This is the same idea as why commercials will often have the "Celebrity voices impersonated" disclaimer at the end. It's because you're not allowed to mislead an audience into thinking a certain performer was involved in your piece. Albert Brooks recently won a couple million because a voice too similar sounding to his was used for a cartoon character. The character wasn't even supposed to _be_ Albert Brooks. It just _sounded_ too much like him.

Anyway . . . 

The bottom line is a copyright infringement case has merit if you think a judge/jury will listen to the two pieces and think, "Hey, he _did_ steal that song!" Simple as that. That's what it all boils down to, even after the musicologists (that's what the expert witnesses in these cases are called) for both sides have made all they're elaborate melody charts and cited various historical examples.

With all that said, _generally_ a copyright infringement case will be concerned primarily with melody and intent. With temp tracks, we're automatically screwed on the "intent" part. Intent is what Santana relied on in winning his case, it's what sunk Quincy Jones on "The Color Purple" (and countless other composers on films and commercials.) And I myself have been involved in three copyright infringement cases.

So we have to make sure the melody is different enough that we're pretty bullet-proof. And as some extra insurance, here are steps I'll take:

1. Change the key. Technically, we all know this means nothing.
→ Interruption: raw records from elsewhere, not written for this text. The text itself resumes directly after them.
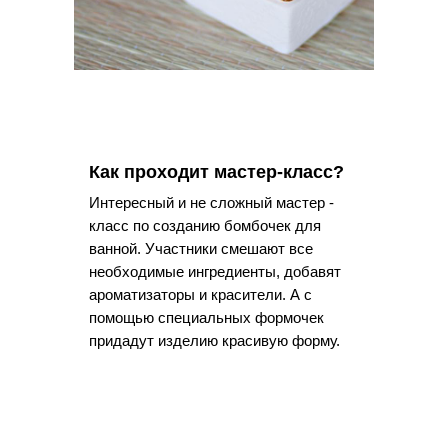
Как проходит мастер-класс?
Интересный и не сложный мастер -
класс по созданию бомбочек для
ванной. Участники смешают все
необходимые ингредиенты, добавят
ароматизаторы и красители. А с
помощью специальных формочек
придадут изделию красивую форму.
But if a case goes to trial where the pieces get played back to back, it will give at least a bit of difference to the sounds.
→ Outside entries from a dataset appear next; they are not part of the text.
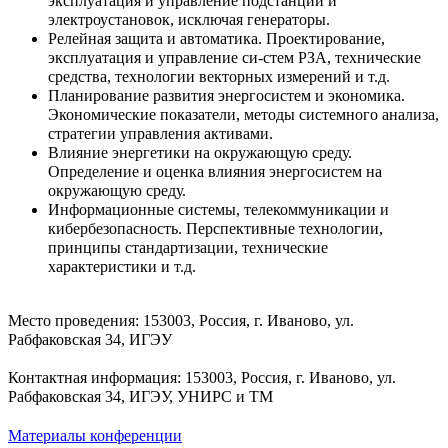
эксплуатация и управление подстанций и
электроустановок, исключая генераторы.
Релейная защита и автоматика. Проектирование,
эксплуатация и управление си-стем РЗА, технические
средства, технологии векторных измерений и т.д.
Планирование развития энергосистем и экономика.
Экономические показатели, методы системного анализа,
стратегии управления активами.
Влияние энергетики на окружающую среду.
Определение и оценка влияния энергосистем на
окружающую среду.
Информационные системы, телекоммуникации и
кибербезопасность. Перспективные технологии,
принципы стандартизации, технические
характеристики и т.д.
Место проведения: 153003, Россия, г. Иваново, ул.
Рабфаковская 34, ИГЭУ
Контактная информация: 153003, Россия, г. Иваново, ул.
Рабфаковская 34, ИГЭУ, УНИРС и ТМ
Материалы конференции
2. Don't name the cue with any hint of what the temp was. That would amount to a "smoking gun."

3. Find out if the client tried to first license the tune your ripping off. If they did, you're on alert that you're now working in a minefield, since the original song owner will definitely be checking out the commercial (or film) to see how the sound-alike came out. So be _double_ sure the melodies are different.

4. Cover your tracks. Do what you can to get all temp tracks removed from client hard drives. Clients can be pretty stupid (or more politely, _ignorant_) about this. I recently did a soundalike for a commercial and the client put a derivation of the name of the artist we were ripping onto the wall behind the guy lip-synching while they were shooting! I actually had to _explain_ to them why that was a bad idea!

Now, with all this scary stuff, there are a few important things to know that may make you feel a little safer:

1. Nobody sues over small independently made films. There's no money in it. Copyright cases are extremely expensive to bring to court, generally at least $100,000. It's not like auto accident or slip and fall cases. An IP (Intellectual Property) lawyer will be at least $400/hour. Almost all copyright cases that have made it to court have been over commercials, hit songs, then major fims. In that order.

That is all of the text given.